Снести до основания, чтобы построить заново, – вот что мне предстояло сделать с ним.
Вопрос имел две стороны: пойдет ли он за мной достаточно далеко и поверит ли настолько, чтобы процесс закрепился и шел дальше сам собой? И, что еще важнее, захочет ли этого Одри? Сумеет ли она поверить в меня, когда я стану его ломать? Будущее Далтона Роджерса висело на хлипком крючке: сможет ли она доверить мне то, что любит, не доверяя мне самому?
Вот тут у меня были сомнения.
Глава 15
Вуд с Реем приехали поздним утром на «Субурбане» Вуда. Рубашка последнего пропиталась потом, а это означало, что кондиционер опять не работал.
Я возился с мотоциклом, пытаясь устранить шум двигателя.
– Мой телефон сегодня просто разрывался, – сообщил Вуд.
– Да?
– Куча народу спрашивала о тебе.
– И?..
– Вчера три команды интересовались, остаюсь ли я твоим представителем.
– И?..
– Я сказал им, что не знаю и что мне надо спросить у тебя.
Я изобразил пальцами кавычки.
– Слово «представлять» предполагает будущее – карьеру в футболе, как если бы я стремился к таковой.
Вуд кивнул:
– Совершенно верно.
Я оседлал «Хонду», завел мотор и послушал, как работает. Стало получше.
– Если так, то нет. Не в профессиональном смысле.
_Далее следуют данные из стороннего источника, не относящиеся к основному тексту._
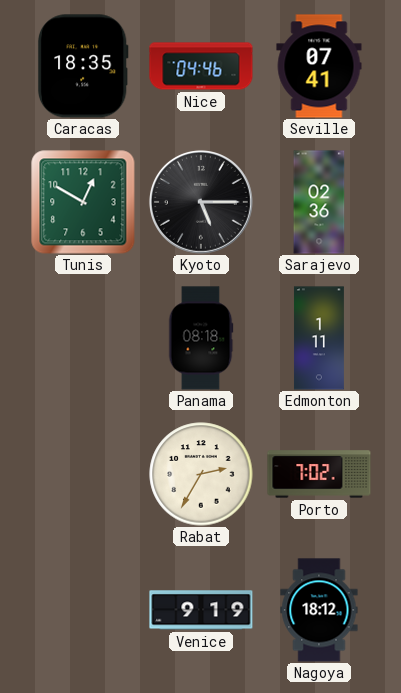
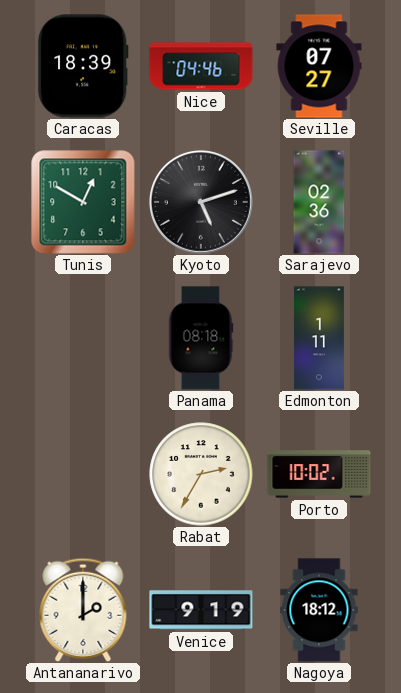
Caracas: 18:35 -> 18:39
Seville: 07:41 -> 07:27
Kyoto: 5:15 -> 5:12
Porto: 7:02 -> 10:02
Antananarivo: none -> 2:00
– Так я и думал, но решил, что лучше спросить. – Я ждал, чувствуя, что у него есть что-то еще. Он положил руку на дроссель, поддал газу, послушал, как завелся мотор, а потом вернулся на холостой ход и кивнул. – Тогда, надо думать, тебе не интересно, что все три предлагали заплатить за одну только возможность оценить твои сегодняшние возможности. Похоже, тюремное видео пошло в ход.
Я заглушил мотор.
– Вуд, я больше не играю.
– Может, и так, но парочка новостных радиостанций разносит заявление представителя лиги о том, что он планирует поработать с властями и получить для тебя разрешение на поездки, а потом, если понадобится, восстановить тебя в лиге. Мол, учитывая тот факт, что ты свой срок отбыл, он готов помочь тебе обойти наложенные ограничения.
Я показал на свою ногу.
– А с этим он что собирается делать?
– Я разговаривал сегодня утром с юристом НФЛ. Их команда изучила юридические требования и считает, что они смогут договориться с властями на местах, где ты будешь играть, поскольку наложенные на тебя ограничения имеют местный характер и регулируются законами штата. Ты уже исполнил федеральный закон, зарегистрировавшись по месту жительства, и поскольку жить на стадионах не будешь, а будешь там только играть, твои шансы, по их мнению, весьма высоки. Еще он сказал, что лига готова обеспечить безопасность болельщиков через предоставление полицейского эскорта, который будет рядом с тобой при посадке на самолет, в раздевалке, во время интервью или при выезде из дома. Это будет полная круглосуточная защита.
– Звучит до боли знакомо.
По всей видимости, Вуд подготовился как следует.
– Лига считает, что закон будет смотреть на тебя во многом так же, как смотрит на дальнобойщика, чье рабочее место – дороги и трассы по всей стране. Или, возможно, как на мелкого предпринимателя, выполняющего работу в домах других людей. Дальнобойщикам, мелким предпринимателям и другим разрешается работать, где они хотят, лишь бы они сообщали, в каком месте они будут, и предоставляли другую возможную в каждом конкретном случае информацию. К примеру, дорожные маршруты или те места, где они будут работать. В нашем случае это стадионы и тренировочные поля.
– А отели, где мы будем останавливаться перед играми?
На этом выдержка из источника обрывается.